8. Não se pode qualificar como perigosa a exploração de escorregas de água no parque aquático “...”.

9. Por outro lado, a nenhuma acção ou omissão do “...” se pode imputar a ocorrência do sinistro.

10. Sendo certo que a eventual responsabilidade extra-contratual da empresa... só poderá existir quando forem alegados e provados todos os elementos constitutivos dessa responsabilidade, não beneficiando o autor da presunção de culpa decorrente da citada norma legal (art. 493º/2).
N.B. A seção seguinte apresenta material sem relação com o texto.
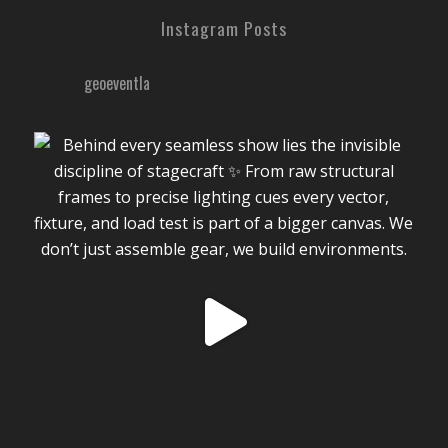
Instagram Posts
geoeventla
11. A sentença recorrida violou o disposto nos arts. 493º/2, 496º, 564º e 566º., todos do CC.

O autor – que quer ver aumentado o valor da indemnização – terminou as suas alegações com as seguintes conclusões: 1. O presente recurso visa ver reapreciada por este tribunal a fixação do quantum indemnizatório que deve ser atribuído ao apelante em consequência do acidente.
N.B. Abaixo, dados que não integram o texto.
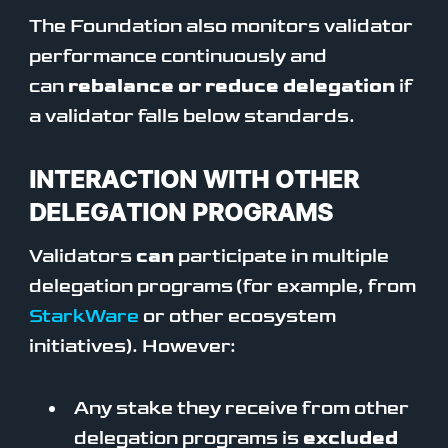
The Foundation also monitors validator
performance continuously and
can
rebalance or reduce delegation
if
a validator falls below standards.
INTERACTION WITH OTHER
DELEGATION PROGRAMS
Validators
can
participate in multiple
delegation programs (for example, from
StarkWare
or other ecosystem
initiatives). However:
Any stake they receive from other
delegation programs is
excluded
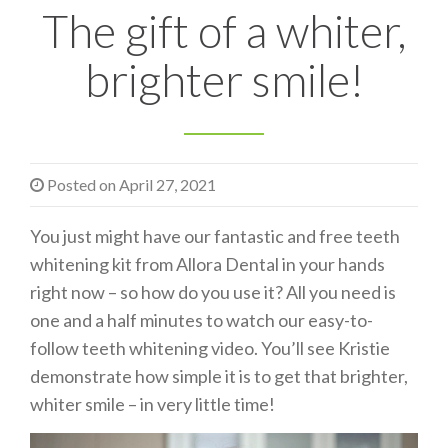
The gift of a whiter,
n
brighter smile!
Posted on
April 27, 2021
You just might have our fantastic and free teeth
whitening kit from Allora Dental in your hands
right now – so how do you use it? All you need is
one and a half minutes to watch our easy-to-
follow teeth whitening video. You’ll see Kristie
demonstrate how simple it is to get that brighter,
whiter smile – in very little time!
2. É matéria de facto provada que as sequelas referidas no facto 19 acarretaram para o autor uma incapacidade permanente geral fixável em 60% - cfr. ponto 21 da matéria de facto provada.

3. Pelo que, salvo melhor opinião, sempre o tribunal a quo podia tomar em consideração a percentagem de 60% de IPG que se veio a apurar, superior à alegada IPP de 48%, desde que a indemnização decorrente dessa percentagem não ultrapassasse o valor do peticionado (150.000€) - cfr. arts. 664.º e 264.º do CPC.
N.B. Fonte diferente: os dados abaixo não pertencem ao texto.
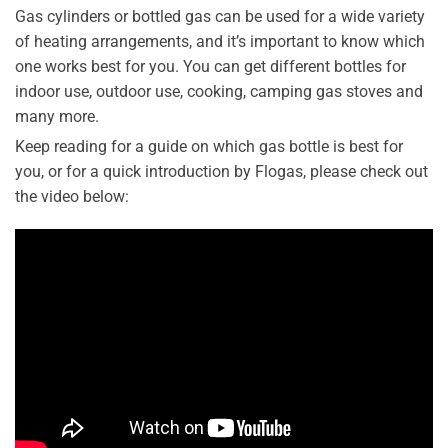
Gas cylinders or bottled gas can be used for a wide variety
of heating arrangements, and it’s important to know which
one works best for you. You can get different bottles for
indoor use, outdoor use, cooking, camping gas stoves and
many more.
Keep reading for a guide on which gas bottle is best for
you, or for a quick introduction by Flogas, please check out
the video below:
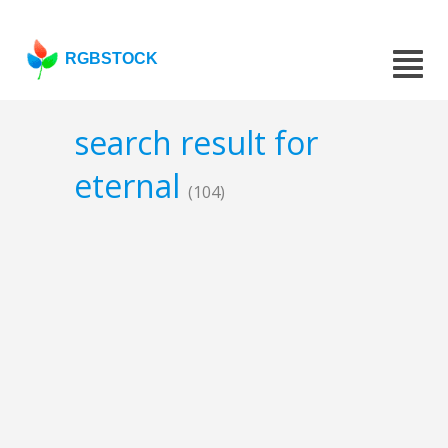
RGBSTOCK
search result for
eternal
(104)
4. Por outro lado, a tabela utilizada pelo tribunal a quo para cálculo da perda de rendimentos futuros decorrente da IPP é, salvo melhor opinião, substancialmente prejudicial ao apelante uma vez que o factor índice máximo aí previsto para atingir a idade da reforma é de 50 anos, sendo certo que ao autor faltam-lhe 54 anos para atingir essa idade da reforma (65 – 11 = 54); 5. Assim, ao invés de se lançar mão de tal tabela, entende o apelante que, para o cálculo da indemnização decorrente da IPP devia o tribunal a quo ter lançado mão, como princípio básico indicador, a fórmula matemática utilizada em múltiplos acórdãos jurisprudenciais, em que C = ao capital a depositar no 1.º ano, e em que as outras letras correspondem às variáveis seguintes: P = prestação correspondente ao rendimento anual perdido; (375€ x 14 x 60%) = 5.245,80€; i = taxa de juro = 4%; n = número de anos até ao fim da vida activa (65 – 11) = 54 anos; 6. Donde, introduzida a referida fórmula com os valores índices indicados no sistema informático Excel, vem a dar, como correspondente a C o valor de 104.287,29€, caso se considere a IPP de 60%, e de 83.429,70€, caso se considere a IPP de 48%, o que só por mera hipótese de raciocínio se admite.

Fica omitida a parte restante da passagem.